== To do ==
Find and copy each line in the material below where the string "פרגולות" occurs.

== Data to use ==

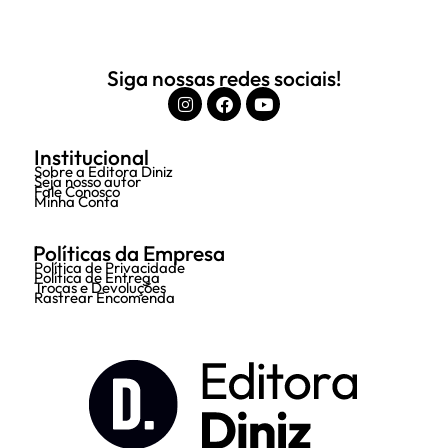
Siga nossas redes sociais!
Institucional
Sobre a Editora Diniz
Seja nosso autor
Fale Conosco
Minha Conta
Políticas da Empresa
Política de Privacidade
Política de Entrega
Trocas e Devoluções
Rastrear Encomenda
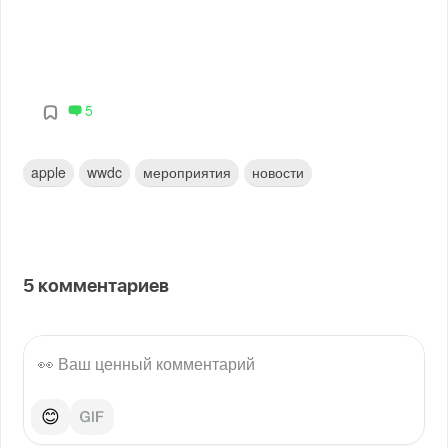
5
apple
wwdc
мероприятия
новости
5
комментариев
😊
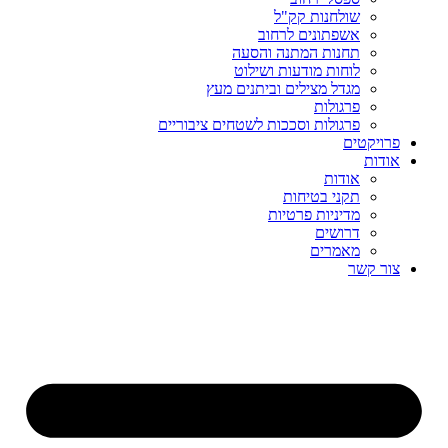
שולחנות קק"ל
אשפתונים לרחוב
תחנות המתנה והסעה
לוחות מודעות ושילוט
מגדל מצילים וביתנים מעץ
פרגולות
פרגולות וסככות לשטחים ציבוריים
פרויקטים
אודות
אודות
תקני בטיחות
מדיניות פרטיות
דרושים
מאמרים
צור קשר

== Result below ==
פרגולות
פרגולות וסככות לשטחים ציבוריים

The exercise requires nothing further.